**To do:** For this exercise, write out only the lines of the entries below from the one with "konfederacyi wojewódzkiej jako" up to and including the one with "unempfindliches Fleisch und kann auch mit", exactly as they are. Pictures stay out.

**Input:**
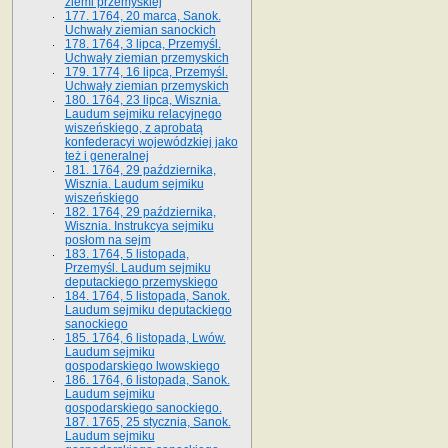
ziemi przemyskiej
177. 1764, 20 marca, Sanok.
Uchwały ziemian sanockich
178. 1764, 3 lipca, Przemyśl.
Uchwały ziemian przemyskich
179. 1774, 16 lipca, Przemyśl.
Uchwały ziemian przemyskich
180. 1764, 23 lipca, Wisznia.
Laudum sejmiku relacyjnego
wiszeńskiego, z aprobatą
konfederacyi wojewódzkiej jako
też i generalnej
181. 1764, 29 października,
Wisznia. Laudum sejmiku
wiszeńskiego
182. 1764, 29 października,
Wisznia. Instrukcya sejmiku
posłom na sejm
183. 1764, 5 listopada,
Przemyśl. Laudum sejmiku
deputackiego przemyskiego
184. 1764, 5 listopada, Sanok.
Laudum sejmiku deputackiego
sanockiego
185. 1764, 6 listopada, Lwów.
Laudum sejmiku
gospodarskiego lwowskiego
186. 1764, 6 listopada, Sanok.
Laudum sejmiku
gospodarskiego sanockiego.
187. 1765, 25 stycznia, Sanok.
Laudum sejmiku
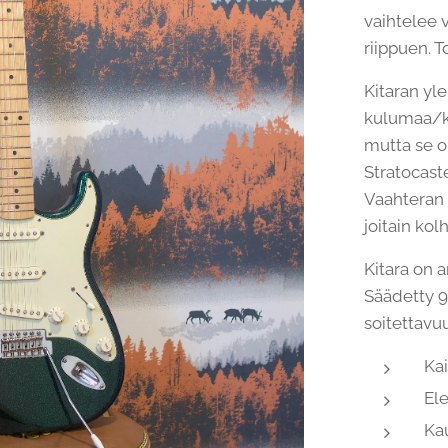
vaihtelee v
riippuen. T
Kitaran yl
kulumaa/kä
mutta se o
Stratocaster
Vaahteran 
joitain kol
Kitara on a
Säädetty 9
soitettavuu
Kai
Ele
Kau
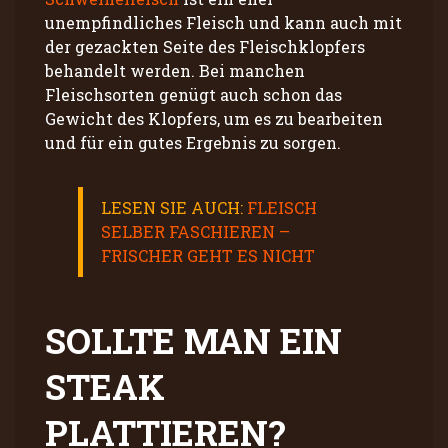
unempfindliches Fleisch und kann auch mit
der gezackten Seite des Fleischklopfers
behandelt werden. Bei manchen
Fleischsorten genügt auch schon das
Gewicht des Klopfers, um es zu bearbeiten
und für ein gutes Ergebnis zu sorgen.
LESEN SIE AUCH:
FLEISCH
SELBER FASCHIEREN –
FRISCHER GEHT ES NICHT
SOLLTE MAN EIN
STEAK
PLATTIEREN?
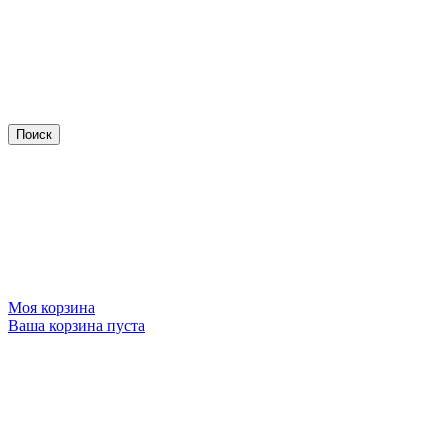
Моя корзина
Ваша корзина пуста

**Result of this exercise:**
konfederacyi wojewódzkiej jako
też i generalnej
181. 1764, 29 października,
Wisznia. Laudum sejmiku
wiszeńskiego
182. 1764, 29 października,
Wisznia. Instrukcya sejmiku
posłom na sejm
183. 1764, 5 listopada,
Przemyśl. Laudum sejmiku
deputackiego przemyskiego
184. 1764, 5 listopada, Sanok.
Laudum sejmiku deputackiego
sanockiego
185. 1764, 6 listopada, Lwów.
Laudum sejmiku
gospodarskiego lwowskiego
186. 1764, 6 listopada, Sanok.
Laudum sejmiku
gospodarskiego sanockiego.
187. 1765, 25 stycznia, Sanok.
Laudum sejmiku
vaihtelee v
riippuen. T
Kitaran yl
kulumaa/kä
mutta se o
Stratocaster
Vaahteran 
joitain kol
Kitara on a
Säädetty 9
soitettavuu
Kai
Ele
Kau
unempfindliches Fleisch und kann auch mit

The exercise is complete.